Counting the invisible
John Bunge is a navigator in a sea of numbers. An associate professor in Cornell's Department of Statistical Science (http://www.stat.cornell.edu/) who holds a joint appointment with CIS, he is developing innovative methods to help solve a knotty problem: how many classes or species should we expect to find in a population, given incomplete information?
Currently, this research is being applied to work in the field of biology, but it will help answer questions in many other areas as well—to cite just three examples, eliminating needless duplication in digital library catalogs, deriving good estimates of the number of unreported crimes in a society, and limning ancient economies based on coin collections excavated by archaeologists. He's looking for students of varying expertise to help, including programmers, catalogers, and ambitious souls interested in improving the technique itself ( http://www.stat.cornell.edu/~bunge/current_research_directions.htm).

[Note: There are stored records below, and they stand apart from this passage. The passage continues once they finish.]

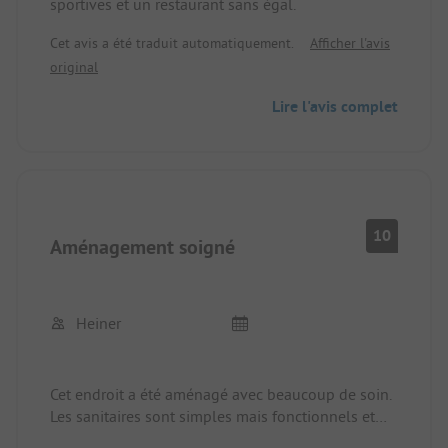
sportives et un restaurant sans égal.
Cet avis a été traduit automatiquement.
Afficher l'avis
original
Lire l'avis complet
10
Aménagement soigné
Heiner
Cet endroit a été aménagé avec beaucoup de soin.
Les sanitaires sont simples mais fonctionnels et
également propres.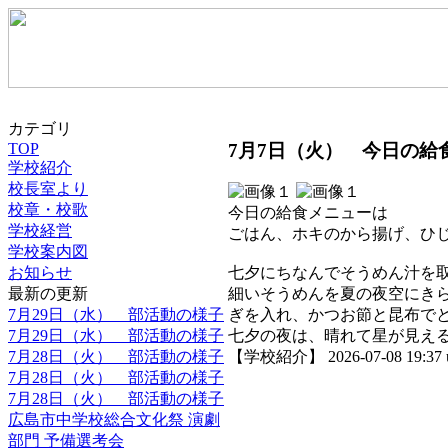
カテゴリ
7月7日（火） 今日の給
TOP
学校紹介
校長室より
校章・校歌
今日の給食メニューは
学校経営
ごはん、ホキのから揚げ、ひ
学校案内図
お知らせ
七夕にちなんでそうめん汁を
最新の更新
細いそうめんを夏の夜空にき
7月29日（水） 部活動の様子
ぎを入れ、かつお節と昆布で
7月29日（水） 部活動の様子
七夕の夜は、晴れて星が見え
7月28日（火） 部活動の様子
【学校紹介】 2026-07-08 19:37 
7月28日（火） 部活動の様子
7月28日（火） 部活動の様子
広島市中学校総合文化祭 演劇
部門 予備選考会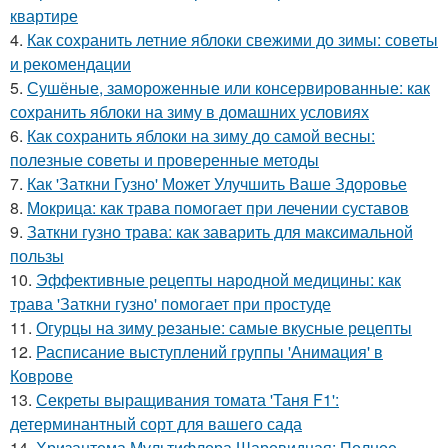
квартире
4.
Как сохранить летние яблоки свежими до зимы: советы
и рекомендации
5.
Сушёные, замороженные или консервированные: как
сохранить яблоки на зиму в домашних условиях
6.
Как сохранить яблоки на зиму до самой весны:
полезные советы и проверенные методы
7.
Как 'Заткни Гузно' Может Улучшить Ваше Здоровье
8.
Мокрица: как трава помогает при лечении суставов
9.
Заткни гузно трава: как заварить для максимальной
пользы
10.
Эффективные рецепты народной медицины: как
трава 'Заткни гузно' помогает при простуде
11.
Огурцы на зиму резаные: самые вкусные рецепты
12.
Расписание выступлений группы 'Анимация' в
Коврове
13.
Секреты выращивания томата 'Таня F1':
детерминантный сорт для вашего сада
14.
Хризантема Мультифлора Шаровидная: Полное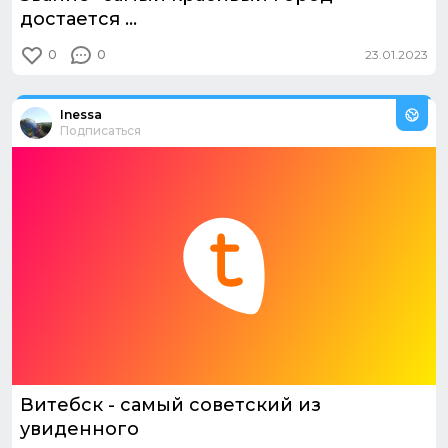
достается ...
0
0
23.01.2023
Из путешествия:
Беларусь никого не разочарует!
Inessa
Подписаться
Витебск - самый советский из
увиденного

Current work, in the field of biology, is exploring how many species of fish there are on a particular reef. It's not practical to count every animal. Instead, researchers sample (http://www.stat.cornell.edu/~bunge/basic_theory.htm) the population in a certain place and time. Just by chance, however, members of some species can be missed altogether. That's where statisticians like Bunge come in and look at and plot the number of times each species was seen. Bunge can construct a graphical curve that can be extrapolated back to estimate how many species were observed zero times—that is, the ones completely missed by sampling.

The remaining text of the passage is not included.